Re: Process behavior of executing multiple jobs

2012-11-19 Thread Karl Wright
Hi Shigeki,

This is a complex question, which is actually at the center of what
ManifoldCF does.

There are two different kinds of scheduling that MCF does.  The first
is scheduling documents within a single connection.  The second is
scheduling documents across connections.

Let's start with the first.  Every connector, given a document, has
the ability to determine what throttling bins it belongs in.  A
throttling bin is an arbitrary grouping of documents that should be
treated together for the purposes of throttling.  For example, the web
connector uses a document's server name as a throttling bin, which
means that any new document from the same server will be rate-limited
relative to other documents from that server.  This grouping allows
the ManifoldCF document queue to be prioritized (which means that a
priority number is set) in such a way that documents from all bins
have an equal probability of being scheduled in a given time interval.
 Then, the query that finds the next set of documents to crawl can do
mostly the right thing if it just orders the query based on the
priority number.

The second layer adjusts for differences in performance between bins
and between connections.  ManifoldCF keeps track of the performance
statistics of each connector and each throttle bin.  If the statistics
show that processing a document for one bin in one connector is
significantly slower than for the others, it will take that into
account and learn to give fewer documents from that bin or connection
to the worker threads during any given time interval.

If the statistics change, it will obviously be a little while before
ManifoldCF adjusts its behavior.  But eventually it should adjust.

If you are seeing a specific long-term behavior that is not optimal,
please let us know.  It's been quite a while since anyone has had
questions/issues in this area.

Thanks,
Karl

On Sun, Nov 18, 2012 at 10:55 PM, Shigeki Kobayashi
shigeki.kobayas...@g.softbank.co.jp wrote:

 Hi.

 I have a question of process behavior of executing multiple jobs.

 I run MCF1.0 on Tomcat, crawl files on Windows file servers, and index them
 into Solr3.6.

 When I set multiple jobs and execute them at the same times, I realize the
 number of documents processed by each job seems to be partial to another.
 For example, while one job processes 100 documents  the other job only
 process 5 documents yet.
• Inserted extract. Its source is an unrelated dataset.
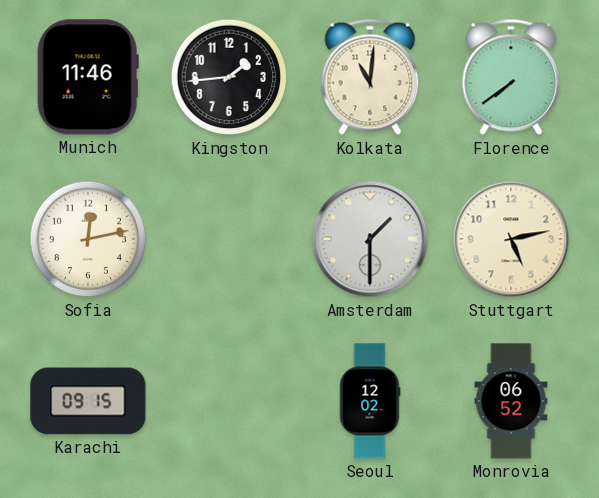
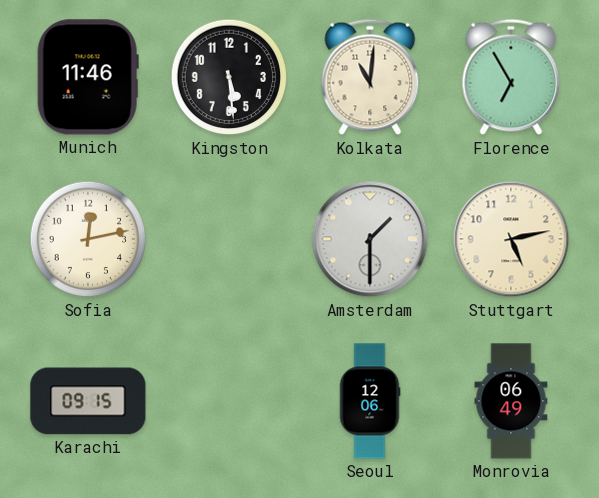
Kingston: 1:44 -> 5:29
Florence: 7:39 -> 6:55
Seoul: 12:02 -> 12:06
Monrovia: 06:52 -> 06:49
At the end, all of jobs completes processing, but I
 wonder how those jobs can process documents evenly at the same time.
 On the other hand, I wonder how MCF determines priority of each documents of
 each job to crawl and index.


 Regards,


 Shigeki


Re: Process behavior of executing multiple jobs

2012-11-19 Thread Shigeki Kobayashi
Hi Karl.

Thanks for your information. That was very informative.

I will let you know when I see long-term behavior that looks obviously
strange.

Regards,


Shigeki

2012/11/19 Karl Wright daddy...@gmail.com

 Hi Shigeki,

 This is a complex question, which is actually at the center of what
 ManifoldCF does.

 There are two different kinds of scheduling that MCF does.  The first
 is scheduling documents within a single connection.  The second is
 scheduling documents across connections.

 Let's start with the first.  Every connector, given a document, has
 the ability to determine what throttling bins it belongs in.  A
 throttling bin is an arbitrary grouping of documents that should be
 treated together for the purposes of throttling.  For example, the web
 connector uses a document's server name as a throttling bin, which
 means that any new document from the same server will be rate-limited
 relative to other documents from that server.  This grouping allows
 the ManifoldCF document queue to be prioritized (which means that a
 priority number is set) in such a way that documents from all bins
 have an equal probability of being scheduled in a given time interval.
  Then, the query that finds the next set of documents to crawl can do
 mostly the right thing if it just orders the query based on the
 priority number.

 The second layer adjusts for differences in performance between bins
 and between connections.  ManifoldCF keeps track of the performance
 statistics of each connector and each throttle bin.  If the statistics
 show that processing a document for one bin in one connector is
 significantly slower than for the others, it will take that into
 account and learn to give fewer documents from that bin or connection
 to the worker threads during any given time interval.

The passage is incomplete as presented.